→ **TASK ITEM**:
With pictures left out, retype the lines from the start of the records through the one that contains "In den Warenkorb".

*** AVAILABLE DATA ***

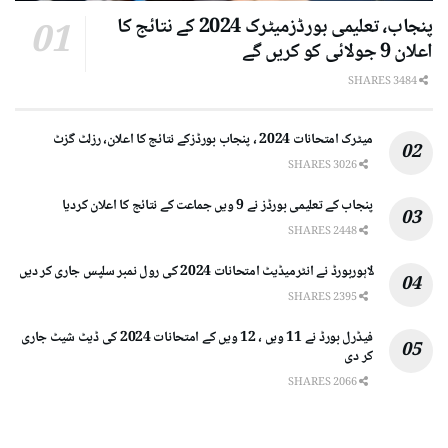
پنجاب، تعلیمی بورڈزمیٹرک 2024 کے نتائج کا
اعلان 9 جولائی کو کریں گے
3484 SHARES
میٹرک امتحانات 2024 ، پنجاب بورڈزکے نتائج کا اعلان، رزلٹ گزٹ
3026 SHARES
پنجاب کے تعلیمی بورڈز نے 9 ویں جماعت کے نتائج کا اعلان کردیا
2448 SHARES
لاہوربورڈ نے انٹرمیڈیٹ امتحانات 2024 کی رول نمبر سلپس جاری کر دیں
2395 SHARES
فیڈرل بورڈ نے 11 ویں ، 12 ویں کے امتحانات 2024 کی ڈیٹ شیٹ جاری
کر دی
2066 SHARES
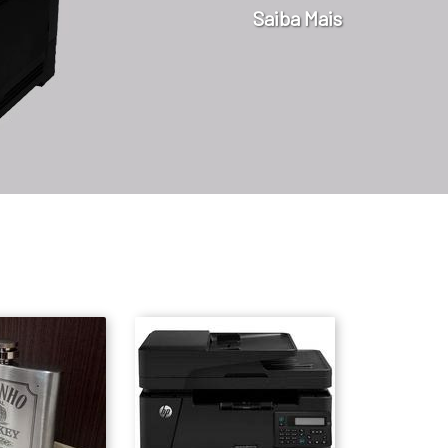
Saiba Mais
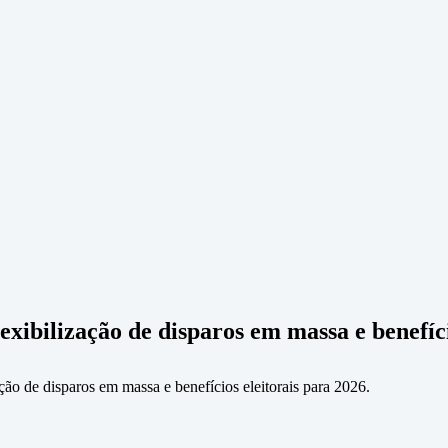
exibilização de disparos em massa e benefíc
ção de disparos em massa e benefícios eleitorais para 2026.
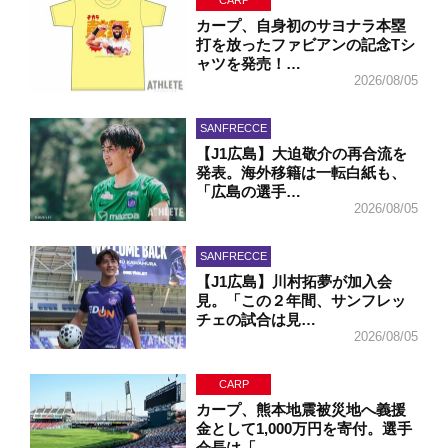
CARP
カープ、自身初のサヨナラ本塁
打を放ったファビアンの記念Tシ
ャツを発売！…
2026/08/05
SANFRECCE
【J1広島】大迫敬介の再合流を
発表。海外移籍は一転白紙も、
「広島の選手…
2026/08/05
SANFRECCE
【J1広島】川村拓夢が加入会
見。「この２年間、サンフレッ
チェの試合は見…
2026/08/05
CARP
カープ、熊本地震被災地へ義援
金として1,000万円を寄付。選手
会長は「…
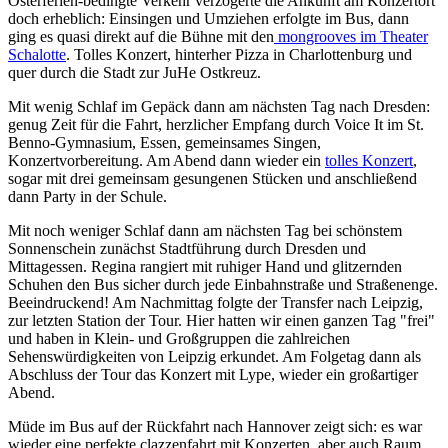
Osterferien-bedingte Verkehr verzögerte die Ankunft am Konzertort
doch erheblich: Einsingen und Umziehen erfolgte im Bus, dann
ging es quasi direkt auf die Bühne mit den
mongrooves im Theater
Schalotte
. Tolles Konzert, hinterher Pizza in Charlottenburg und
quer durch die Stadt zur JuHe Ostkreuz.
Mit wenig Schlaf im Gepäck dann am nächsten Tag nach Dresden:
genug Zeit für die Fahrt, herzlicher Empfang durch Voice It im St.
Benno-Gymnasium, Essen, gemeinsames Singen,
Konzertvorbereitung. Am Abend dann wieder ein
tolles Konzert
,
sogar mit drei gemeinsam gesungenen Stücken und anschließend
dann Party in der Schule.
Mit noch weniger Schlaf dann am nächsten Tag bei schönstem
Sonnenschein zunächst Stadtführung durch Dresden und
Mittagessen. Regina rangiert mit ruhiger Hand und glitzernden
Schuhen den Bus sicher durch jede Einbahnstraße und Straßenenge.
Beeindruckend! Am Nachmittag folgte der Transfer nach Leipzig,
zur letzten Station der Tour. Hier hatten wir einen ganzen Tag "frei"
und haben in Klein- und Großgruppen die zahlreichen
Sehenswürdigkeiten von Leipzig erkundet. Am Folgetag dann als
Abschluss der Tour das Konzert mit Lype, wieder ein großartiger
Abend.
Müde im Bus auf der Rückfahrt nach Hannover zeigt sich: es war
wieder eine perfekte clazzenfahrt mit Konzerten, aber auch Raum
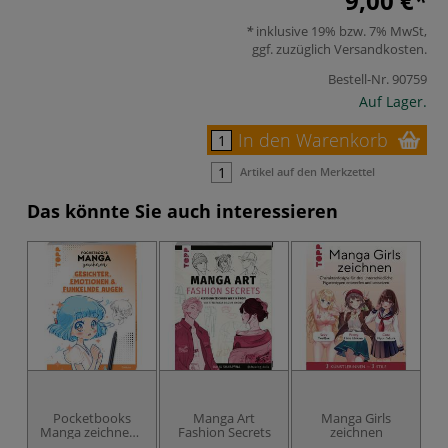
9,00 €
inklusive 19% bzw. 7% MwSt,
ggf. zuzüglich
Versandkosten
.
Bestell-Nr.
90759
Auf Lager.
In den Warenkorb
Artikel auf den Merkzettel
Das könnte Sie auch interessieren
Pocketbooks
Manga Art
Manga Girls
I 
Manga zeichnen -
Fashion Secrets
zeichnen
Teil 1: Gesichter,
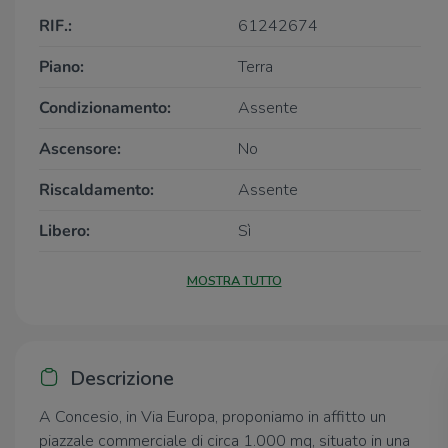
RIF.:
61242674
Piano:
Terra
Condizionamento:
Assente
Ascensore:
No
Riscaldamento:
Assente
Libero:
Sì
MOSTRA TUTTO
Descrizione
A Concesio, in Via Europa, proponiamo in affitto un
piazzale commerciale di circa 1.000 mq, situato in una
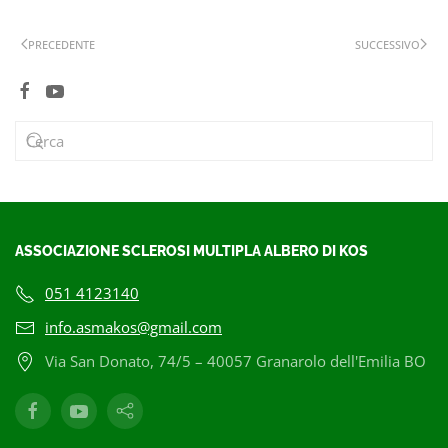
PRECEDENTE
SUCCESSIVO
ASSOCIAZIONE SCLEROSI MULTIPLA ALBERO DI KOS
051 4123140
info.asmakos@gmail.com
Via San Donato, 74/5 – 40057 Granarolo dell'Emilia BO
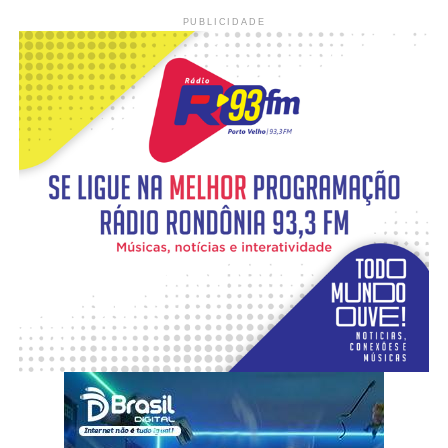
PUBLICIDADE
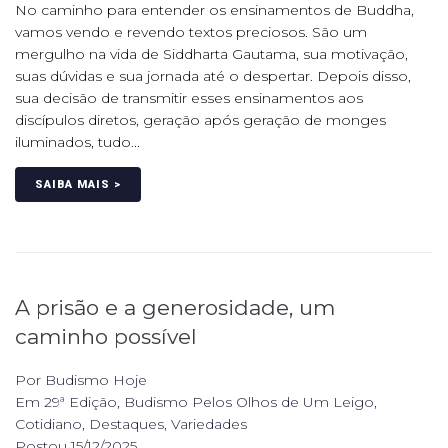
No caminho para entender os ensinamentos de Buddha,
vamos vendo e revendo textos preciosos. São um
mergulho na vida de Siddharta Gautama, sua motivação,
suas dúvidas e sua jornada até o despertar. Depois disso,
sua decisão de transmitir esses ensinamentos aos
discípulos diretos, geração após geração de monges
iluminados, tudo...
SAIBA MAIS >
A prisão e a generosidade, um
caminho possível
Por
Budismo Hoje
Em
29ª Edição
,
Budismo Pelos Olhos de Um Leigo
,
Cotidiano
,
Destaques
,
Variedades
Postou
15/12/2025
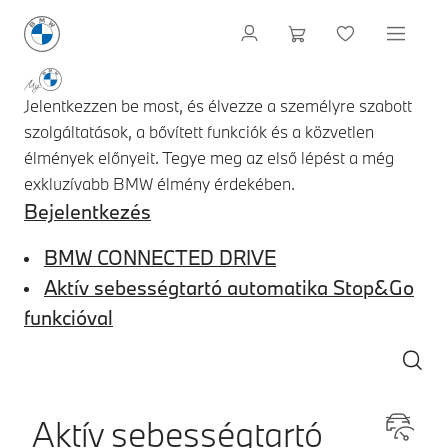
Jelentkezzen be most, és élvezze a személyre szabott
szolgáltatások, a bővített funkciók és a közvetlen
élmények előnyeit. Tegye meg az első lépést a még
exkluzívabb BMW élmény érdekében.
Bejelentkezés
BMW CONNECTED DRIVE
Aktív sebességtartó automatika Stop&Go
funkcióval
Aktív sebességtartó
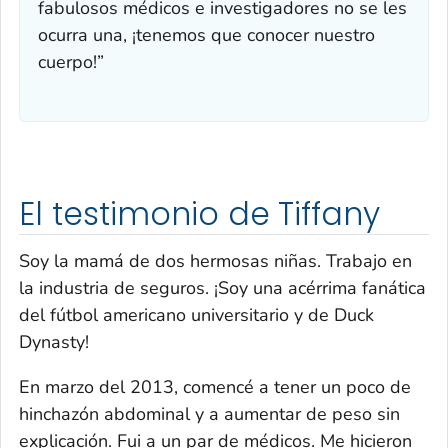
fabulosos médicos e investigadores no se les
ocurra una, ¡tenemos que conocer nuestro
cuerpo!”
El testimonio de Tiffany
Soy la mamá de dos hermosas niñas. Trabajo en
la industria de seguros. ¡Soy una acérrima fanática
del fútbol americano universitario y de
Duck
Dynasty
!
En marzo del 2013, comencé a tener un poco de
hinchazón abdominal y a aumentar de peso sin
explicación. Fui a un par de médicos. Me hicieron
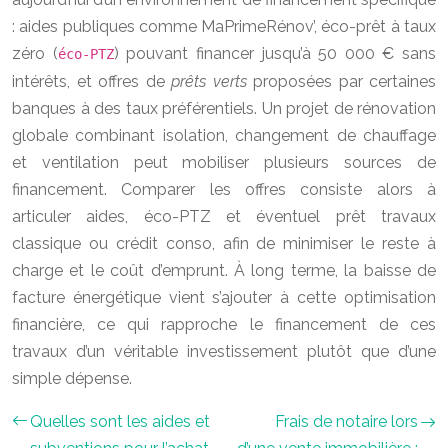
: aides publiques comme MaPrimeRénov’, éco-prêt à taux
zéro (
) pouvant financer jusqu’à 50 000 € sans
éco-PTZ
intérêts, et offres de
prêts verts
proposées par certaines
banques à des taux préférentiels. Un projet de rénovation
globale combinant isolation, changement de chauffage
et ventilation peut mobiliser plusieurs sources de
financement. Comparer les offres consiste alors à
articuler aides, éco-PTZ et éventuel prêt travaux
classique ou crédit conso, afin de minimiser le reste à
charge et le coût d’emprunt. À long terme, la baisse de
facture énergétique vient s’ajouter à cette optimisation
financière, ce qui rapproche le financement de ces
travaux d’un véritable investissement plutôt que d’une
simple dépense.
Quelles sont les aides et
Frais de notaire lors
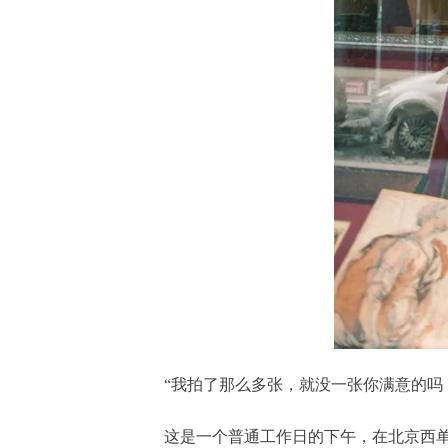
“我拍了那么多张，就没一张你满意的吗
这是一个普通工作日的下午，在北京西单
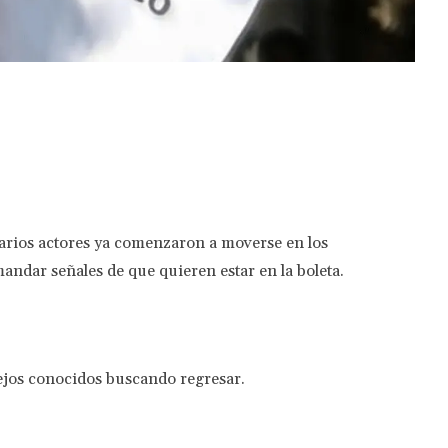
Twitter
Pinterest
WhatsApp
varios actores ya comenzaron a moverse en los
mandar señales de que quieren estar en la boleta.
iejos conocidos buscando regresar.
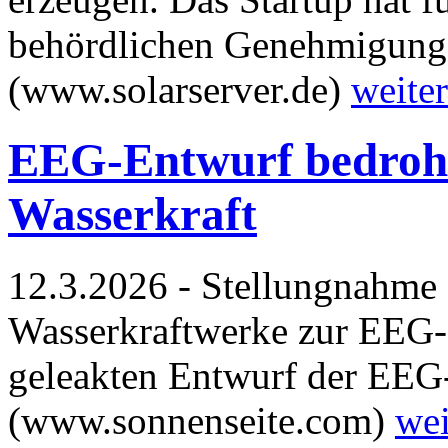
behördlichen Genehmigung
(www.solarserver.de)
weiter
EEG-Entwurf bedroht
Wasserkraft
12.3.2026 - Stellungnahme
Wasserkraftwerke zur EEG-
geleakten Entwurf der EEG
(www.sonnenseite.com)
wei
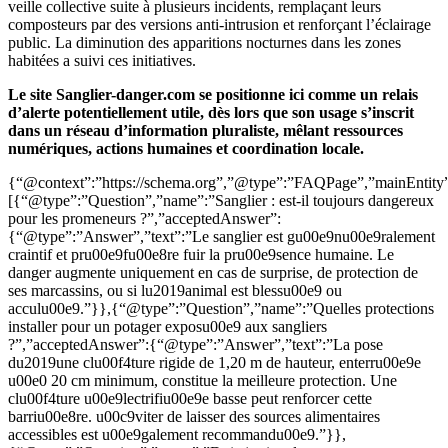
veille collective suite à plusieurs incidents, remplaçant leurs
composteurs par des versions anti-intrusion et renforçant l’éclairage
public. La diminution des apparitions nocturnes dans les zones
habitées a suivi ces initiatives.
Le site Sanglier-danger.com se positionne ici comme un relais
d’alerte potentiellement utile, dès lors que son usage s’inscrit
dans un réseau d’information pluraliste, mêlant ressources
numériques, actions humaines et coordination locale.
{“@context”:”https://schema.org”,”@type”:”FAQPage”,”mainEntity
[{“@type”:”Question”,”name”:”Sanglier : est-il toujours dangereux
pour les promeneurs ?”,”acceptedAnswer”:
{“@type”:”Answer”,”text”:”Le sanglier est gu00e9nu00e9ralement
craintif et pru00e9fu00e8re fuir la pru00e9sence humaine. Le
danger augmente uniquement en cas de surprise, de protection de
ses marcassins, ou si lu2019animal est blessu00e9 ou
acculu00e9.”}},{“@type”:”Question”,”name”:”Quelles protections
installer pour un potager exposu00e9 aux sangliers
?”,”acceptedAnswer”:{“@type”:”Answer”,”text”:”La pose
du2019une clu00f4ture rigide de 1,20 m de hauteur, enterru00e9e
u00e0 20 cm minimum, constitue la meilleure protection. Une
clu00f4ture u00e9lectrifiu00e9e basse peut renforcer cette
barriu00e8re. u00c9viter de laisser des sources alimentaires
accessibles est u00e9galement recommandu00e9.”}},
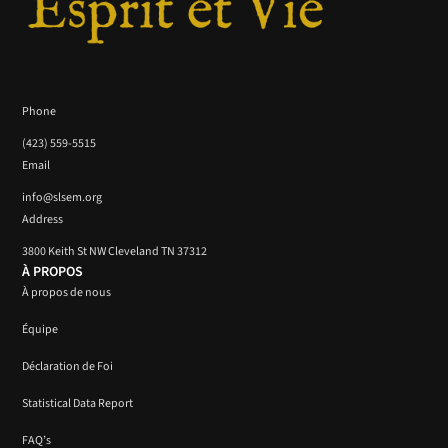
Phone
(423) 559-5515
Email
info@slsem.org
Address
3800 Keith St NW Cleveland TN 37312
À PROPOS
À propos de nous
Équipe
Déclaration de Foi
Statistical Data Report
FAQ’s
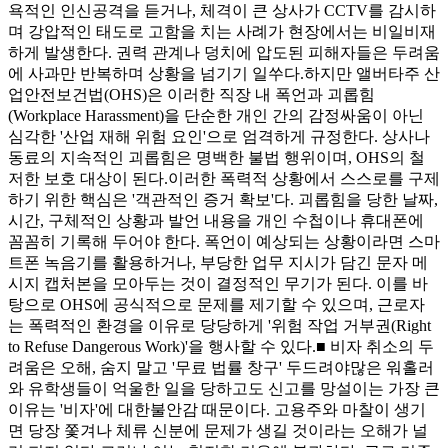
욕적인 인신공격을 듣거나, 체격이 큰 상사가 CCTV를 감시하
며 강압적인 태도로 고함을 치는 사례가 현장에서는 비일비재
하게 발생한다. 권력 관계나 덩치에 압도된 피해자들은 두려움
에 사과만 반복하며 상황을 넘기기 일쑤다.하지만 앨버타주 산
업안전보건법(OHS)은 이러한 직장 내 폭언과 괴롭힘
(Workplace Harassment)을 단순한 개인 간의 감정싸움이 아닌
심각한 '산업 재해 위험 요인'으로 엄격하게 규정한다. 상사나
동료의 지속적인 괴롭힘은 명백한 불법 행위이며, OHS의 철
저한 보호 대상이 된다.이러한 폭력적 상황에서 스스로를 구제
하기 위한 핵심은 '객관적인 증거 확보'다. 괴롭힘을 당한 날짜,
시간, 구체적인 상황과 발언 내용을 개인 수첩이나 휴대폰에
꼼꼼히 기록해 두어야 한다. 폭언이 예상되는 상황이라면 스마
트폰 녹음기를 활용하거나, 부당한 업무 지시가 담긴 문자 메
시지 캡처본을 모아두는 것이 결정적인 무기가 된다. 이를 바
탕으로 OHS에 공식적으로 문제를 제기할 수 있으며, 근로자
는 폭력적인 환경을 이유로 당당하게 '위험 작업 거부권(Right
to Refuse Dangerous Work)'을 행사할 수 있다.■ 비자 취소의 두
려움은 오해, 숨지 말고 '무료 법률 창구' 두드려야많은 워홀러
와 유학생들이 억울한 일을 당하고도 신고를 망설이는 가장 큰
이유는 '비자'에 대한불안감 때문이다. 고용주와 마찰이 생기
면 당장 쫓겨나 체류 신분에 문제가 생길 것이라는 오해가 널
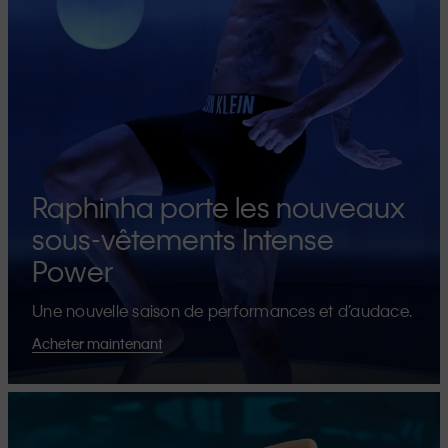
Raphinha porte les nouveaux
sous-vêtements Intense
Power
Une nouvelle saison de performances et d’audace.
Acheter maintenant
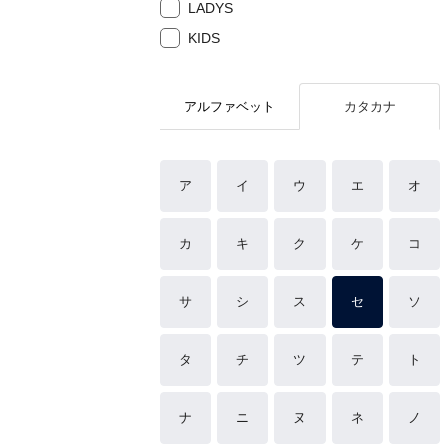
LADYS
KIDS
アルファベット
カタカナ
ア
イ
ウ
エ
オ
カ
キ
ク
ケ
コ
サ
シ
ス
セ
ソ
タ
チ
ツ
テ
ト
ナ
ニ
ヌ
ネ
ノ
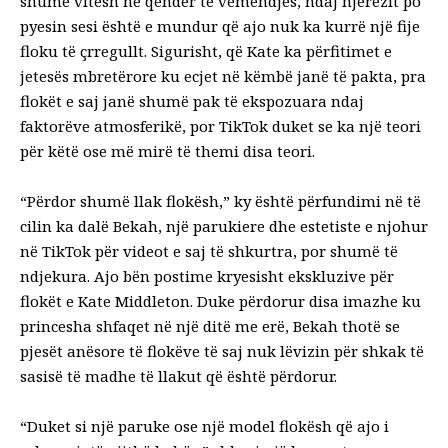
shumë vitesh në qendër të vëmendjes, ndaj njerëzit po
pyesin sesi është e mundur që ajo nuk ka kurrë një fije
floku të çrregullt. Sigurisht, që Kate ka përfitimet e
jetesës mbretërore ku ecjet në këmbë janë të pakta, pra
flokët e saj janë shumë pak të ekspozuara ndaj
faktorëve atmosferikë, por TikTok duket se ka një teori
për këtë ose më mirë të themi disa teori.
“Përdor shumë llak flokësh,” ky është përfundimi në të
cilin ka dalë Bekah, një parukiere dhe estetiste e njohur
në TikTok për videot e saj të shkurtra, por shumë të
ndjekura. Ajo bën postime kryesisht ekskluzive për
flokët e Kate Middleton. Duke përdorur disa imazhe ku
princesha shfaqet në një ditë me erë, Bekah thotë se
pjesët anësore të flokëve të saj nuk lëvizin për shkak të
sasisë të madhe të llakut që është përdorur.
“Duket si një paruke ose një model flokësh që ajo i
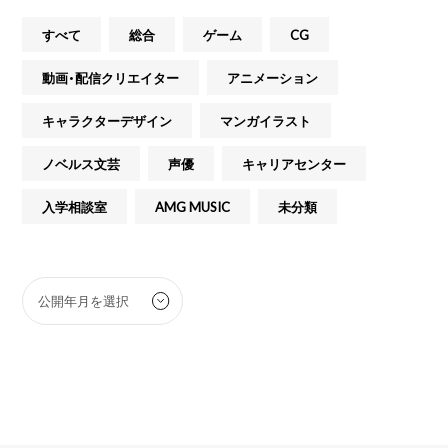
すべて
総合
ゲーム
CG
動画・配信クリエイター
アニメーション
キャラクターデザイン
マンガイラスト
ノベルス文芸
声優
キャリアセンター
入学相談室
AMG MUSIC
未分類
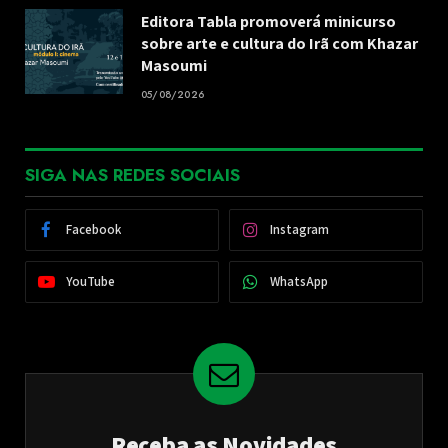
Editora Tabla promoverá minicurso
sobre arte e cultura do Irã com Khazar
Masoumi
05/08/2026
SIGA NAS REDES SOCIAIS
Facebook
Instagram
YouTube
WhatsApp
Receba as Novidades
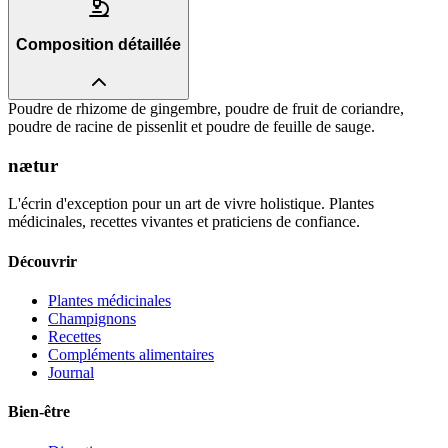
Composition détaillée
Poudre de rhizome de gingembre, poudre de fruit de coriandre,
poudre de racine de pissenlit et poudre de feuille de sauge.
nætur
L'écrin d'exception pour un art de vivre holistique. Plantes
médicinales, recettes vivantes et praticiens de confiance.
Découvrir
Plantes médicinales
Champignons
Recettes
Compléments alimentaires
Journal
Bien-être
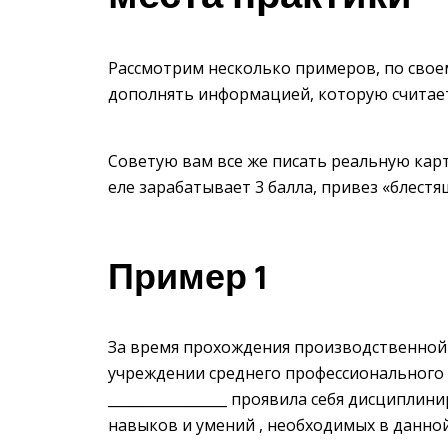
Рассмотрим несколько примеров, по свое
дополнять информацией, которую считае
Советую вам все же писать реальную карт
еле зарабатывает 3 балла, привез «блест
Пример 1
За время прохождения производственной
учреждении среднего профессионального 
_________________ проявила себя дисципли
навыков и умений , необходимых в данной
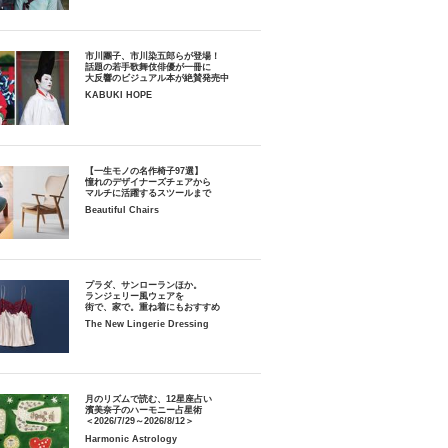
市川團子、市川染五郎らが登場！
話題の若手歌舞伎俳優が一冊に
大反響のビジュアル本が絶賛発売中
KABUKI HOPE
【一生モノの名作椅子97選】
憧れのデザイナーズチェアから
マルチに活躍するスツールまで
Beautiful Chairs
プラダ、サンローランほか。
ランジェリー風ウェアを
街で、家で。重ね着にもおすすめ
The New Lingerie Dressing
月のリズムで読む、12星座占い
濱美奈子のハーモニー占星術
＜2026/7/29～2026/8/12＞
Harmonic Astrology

*** End of AVAILABLE DATA ***

→ **TASK SOLUTION**:
پنجاب، تعلیمی بورڈزمیٹرک 2024 کے نتائج کا
اعلان 9 جولائی کو کریں گے
3484 SHARES
میٹرک امتحانات 2024 ، پنجاب بورڈزکے نتائج کا اعلان، رزلٹ گزٹ
3026 SHARES
پنجاب کے تعلیمی بورڈز نے 9 ویں جماعت کے نتائج کا اعلان کردیا
2448 SHARES
لاہوربورڈ نے انٹرمیڈیٹ امتحانات 2024 کی رول نمبر سلپس جاری کر دیں
2395 SHARES
فیڈرل بورڈ نے 11 ویں ، 12 ویں کے امتحانات 2024 کی ڈیٹ شیٹ جاری
کر دی
2066 SHARES
Saiba Mais
exibilização de disparos em massa e benefíc
ção de disparos em massa e benefícios eleitorais para 2026.
CARP
カープ、自身初のサヨナラ本塁
打を放ったファビアンの記念Tシ
ャツを発売！…
2026/08/05
SANFRECCE
【J1広島】大迫敬介の再合流を
発表。海外移籍は一転白紙も、
「広島の選手…
2026/08/05
SANFRECCE
【J1広島】川村拓夢が加入会
見。「この２年間、サンフレッ
チェの試合は見…
2026/08/05
CARP
カープ、熊本地震被災地へ義援
金として1,000万円を寄付。選手
会長は「…
Osterferien-bedingte Verkehr verzögerte die Ankunft am Konzertort
doch erheblich: Einsingen und Umziehen erfolgte im Bus, dann
ging es quasi direkt auf die Bühne mit den
mongrooves im Theater
Schalotte
. Tolles Konzert, hinterher Pizza in Charlottenburg und
quer durch die Stadt zur JuHe Ostkreuz.
Mit wenig Schlaf im Gepäck dann am nächsten Tag nach Dresden:
genug Zeit für die Fahrt, herzlicher Empfang durch Voice It im St.
Benno-Gymnasium, Essen, gemeinsames Singen,
Konzertvorbereitung. Am Abend dann wieder ein
tolles Konzert
,
sogar mit drei gemeinsam gesungenen Stücken und anschließend
dann Party in der Schule.
Mit noch weniger Schlaf dann am nächsten Tag bei schönstem
Sonnenschein zunächst Stadtführung durch Dresden und
Mittagessen. Regina rangiert mit ruhiger Hand und glitzernden
Schuhen den Bus sicher durch jede Einbahnstraße und Straßenenge.
Beeindruckend! Am Nachmittag folgte der Transfer nach Leipzig,
zur letzten Station der Tour. Hier hatten wir einen ganzen Tag "frei"
und haben in Klein- und Großgruppen die zahlreichen
Sehenswürdigkeiten von Leipzig erkundet. Am Folgetag dann als
Abschluss der Tour das Konzert mit Lype, wieder ein großartiger
Abend.
Müde im Bus auf der Rückfahrt nach Hannover zeigt sich: es war
wieder eine perfekte clazzenfahrt mit Konzerten, aber auch Raum
9,00 €
inklusive 19% bzw. 7% MwSt,
ggf. zuzüglich
Versandkosten
.
Bestell-Nr.
90759
Auf Lager.
In den Warenkorb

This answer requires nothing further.